Assignment:
Search the entries for the word "placeholder". Copy every line where it turns up.

[Collection entries]
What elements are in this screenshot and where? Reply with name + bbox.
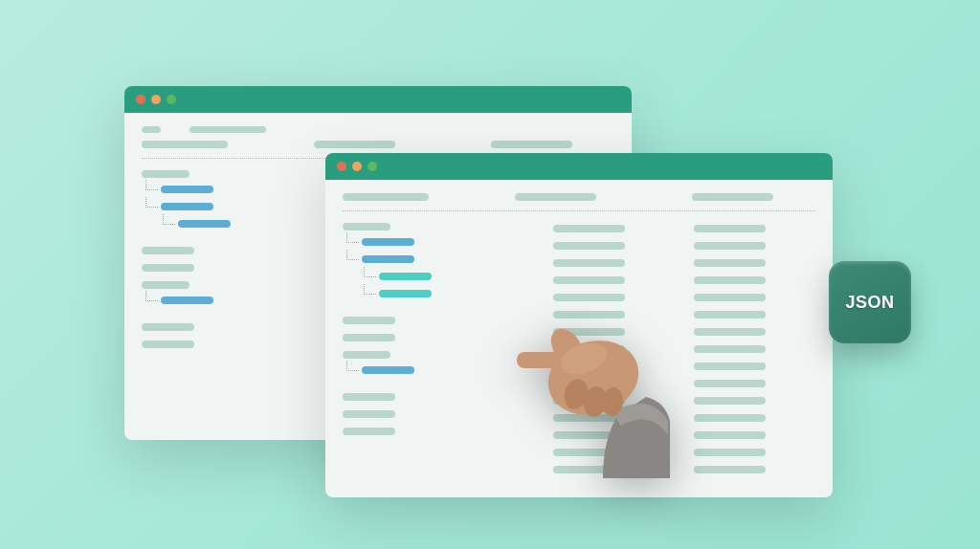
column-header	[314, 141, 395, 148]
tree-parent[interactable]	[343, 223, 390, 231]
data-cell	[694, 380, 766, 387]
data-cell	[694, 397, 766, 405]
json-badge: JSON	[829, 261, 911, 343]
data-cell	[553, 380, 625, 387]
tree-item[interactable]	[343, 317, 395, 324]
data-cell	[694, 311, 766, 318]
tree-child[interactable]	[362, 366, 414, 374]
placeholder-pill	[142, 126, 161, 133]
tree-item[interactable]	[142, 264, 194, 272]
maximize-icon[interactable]	[167, 95, 176, 104]
maximize-icon[interactable]	[368, 162, 377, 171]
column-header	[491, 141, 572, 148]
column-header	[142, 141, 228, 148]
minimize-icon[interactable]	[352, 162, 362, 171]
tree-child-active[interactable]	[379, 290, 432, 297]
titlebar	[124, 86, 632, 113]
column-header	[343, 193, 429, 201]
close-icon[interactable]	[136, 95, 145, 104]
tree-parent[interactable]	[142, 170, 189, 178]
data-cell	[553, 328, 625, 336]
data-cell	[694, 328, 766, 336]
tree-item[interactable]	[343, 428, 395, 435]
data-cell	[553, 242, 625, 250]
placeholder-pill	[189, 126, 266, 133]
tree-parent[interactable]	[142, 281, 189, 289]
data-cell	[694, 466, 766, 473]
minimize-icon[interactable]	[151, 95, 161, 104]
tree-child[interactable]	[178, 220, 231, 228]
header-meta	[142, 126, 614, 133]
data-cell	[553, 466, 625, 473]
data-cell	[553, 311, 625, 318]
tree-parent[interactable]	[343, 351, 390, 359]
data-cell	[553, 276, 625, 284]
tree-child[interactable]	[161, 296, 213, 304]
tree-item[interactable]	[343, 334, 395, 341]
data-column	[553, 223, 675, 473]
column-header	[692, 193, 773, 201]
data-cell	[553, 225, 625, 232]
window-body	[325, 180, 833, 487]
data-cell	[553, 345, 625, 353]
tree-child-active[interactable]	[379, 273, 432, 280]
tree-child[interactable]	[161, 203, 213, 210]
data-column	[694, 223, 815, 473]
data-cell	[694, 362, 766, 370]
data-cell	[694, 276, 766, 284]
tree-child[interactable]	[362, 255, 414, 263]
tree-child[interactable]	[161, 186, 213, 193]
tree-item[interactable]	[142, 323, 194, 331]
tree-column	[142, 170, 333, 358]
data-cell	[694, 414, 766, 422]
tree-item[interactable]	[142, 340, 194, 348]
data-cell	[553, 294, 625, 301]
tree-item[interactable]	[343, 393, 395, 401]
data-cell	[553, 431, 625, 439]
tree-item[interactable]	[142, 247, 194, 254]
tree-column	[343, 223, 534, 473]
window-front	[325, 153, 833, 497]
data-cell	[694, 259, 766, 267]
data-cell	[553, 397, 625, 405]
data-cell	[553, 414, 625, 422]
titlebar	[325, 153, 833, 180]
json-label: JSON	[845, 293, 894, 313]
data-cell	[553, 259, 625, 267]
data-cell	[694, 345, 766, 353]
tree-child[interactable]	[362, 238, 414, 246]
data-cell	[694, 449, 766, 456]
column-header	[515, 193, 596, 201]
close-icon[interactable]	[337, 162, 346, 171]
data-cell	[694, 225, 766, 232]
data-cell	[694, 431, 766, 439]
tree-item[interactable]	[343, 410, 395, 418]
data-cell	[553, 362, 625, 370]
data-cell	[553, 449, 625, 456]
data-cell	[694, 294, 766, 301]
column-headers	[343, 193, 815, 211]
data-cell	[694, 242, 766, 250]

Answer to this problem:
placeholder-pill	[142, 126, 161, 133]
placeholder-pill	[189, 126, 266, 133]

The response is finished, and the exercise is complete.